I'm not sure I understand. What can be now done that would be a problem if we raise when pbc=[True, True, True] and no cell is set? (at least upon storing, during setting up the StructureData it's probably OK)

Note that StructureData currently explicitly considers a cell with zero-vectors invalid (it even has a volume threshold below which it considers a cell invalid).
When using None, we could still keep this behavior - when using zero-vectors we will need to change it.
Just confirming that you are suggesting to change this behavior.

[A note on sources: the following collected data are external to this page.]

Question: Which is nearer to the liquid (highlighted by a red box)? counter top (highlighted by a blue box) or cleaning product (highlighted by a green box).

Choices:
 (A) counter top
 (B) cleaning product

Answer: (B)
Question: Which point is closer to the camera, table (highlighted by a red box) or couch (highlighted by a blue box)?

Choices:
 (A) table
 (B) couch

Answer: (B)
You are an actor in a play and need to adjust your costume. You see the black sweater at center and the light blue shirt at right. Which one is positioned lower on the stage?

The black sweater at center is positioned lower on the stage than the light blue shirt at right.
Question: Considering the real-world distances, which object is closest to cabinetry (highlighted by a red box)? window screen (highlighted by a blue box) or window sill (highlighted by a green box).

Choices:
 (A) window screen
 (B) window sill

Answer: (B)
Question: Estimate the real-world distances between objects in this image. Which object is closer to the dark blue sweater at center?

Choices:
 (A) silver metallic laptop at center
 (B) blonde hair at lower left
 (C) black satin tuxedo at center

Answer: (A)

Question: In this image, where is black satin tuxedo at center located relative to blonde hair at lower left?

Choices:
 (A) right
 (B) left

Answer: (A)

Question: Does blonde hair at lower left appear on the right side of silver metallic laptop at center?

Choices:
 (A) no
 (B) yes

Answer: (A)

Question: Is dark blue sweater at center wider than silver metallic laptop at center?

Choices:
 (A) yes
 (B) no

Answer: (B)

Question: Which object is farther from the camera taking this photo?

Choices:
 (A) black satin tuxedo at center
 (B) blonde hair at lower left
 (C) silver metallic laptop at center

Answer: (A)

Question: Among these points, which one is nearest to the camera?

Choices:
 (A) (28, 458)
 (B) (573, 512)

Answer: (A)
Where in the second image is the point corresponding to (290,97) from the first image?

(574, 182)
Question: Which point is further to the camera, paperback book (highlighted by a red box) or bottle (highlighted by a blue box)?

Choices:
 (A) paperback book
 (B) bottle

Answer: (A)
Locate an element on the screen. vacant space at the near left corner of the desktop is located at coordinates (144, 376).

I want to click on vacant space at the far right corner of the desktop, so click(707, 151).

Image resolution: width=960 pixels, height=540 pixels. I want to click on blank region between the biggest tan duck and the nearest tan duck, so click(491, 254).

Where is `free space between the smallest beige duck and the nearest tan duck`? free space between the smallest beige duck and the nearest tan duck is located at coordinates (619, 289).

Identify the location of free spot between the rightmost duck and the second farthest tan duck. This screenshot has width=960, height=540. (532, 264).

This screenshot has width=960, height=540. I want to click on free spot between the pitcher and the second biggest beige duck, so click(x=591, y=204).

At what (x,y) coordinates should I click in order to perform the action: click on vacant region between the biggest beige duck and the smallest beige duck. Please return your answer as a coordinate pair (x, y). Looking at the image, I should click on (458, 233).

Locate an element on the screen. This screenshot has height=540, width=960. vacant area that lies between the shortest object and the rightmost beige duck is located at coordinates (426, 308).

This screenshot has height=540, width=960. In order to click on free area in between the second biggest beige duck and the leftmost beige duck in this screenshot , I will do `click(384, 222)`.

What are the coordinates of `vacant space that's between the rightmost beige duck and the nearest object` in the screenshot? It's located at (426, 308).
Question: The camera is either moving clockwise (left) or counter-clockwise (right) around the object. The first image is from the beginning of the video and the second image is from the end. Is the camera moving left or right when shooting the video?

My suggestion is to have a get_cell_generalized_volume() method that returns a tuple (dimensionality, generalized_volume) (the latter being the volume if dimensionality is 3, the surface is dimensionality is 2, etc.).
This function will compute the surface using the first and third vector if e.g. pbc is [True, False, True]. So if the second row is [0, 0, 0], that wouldn't give a zero generalized volume (it would still give a zero 3D volume of course, but I would switch the check to the generalized volume). And if the dimensionality is zero, then the function returns zero, and this is the only case in which having a zero volume is not an error.

Yes, let's not change the return value of get_cell_volume (there is no get_volume).

Agreed.

When calling get_cell_volume on a structure where no cell was defined, I feel it's fine to raise an exception.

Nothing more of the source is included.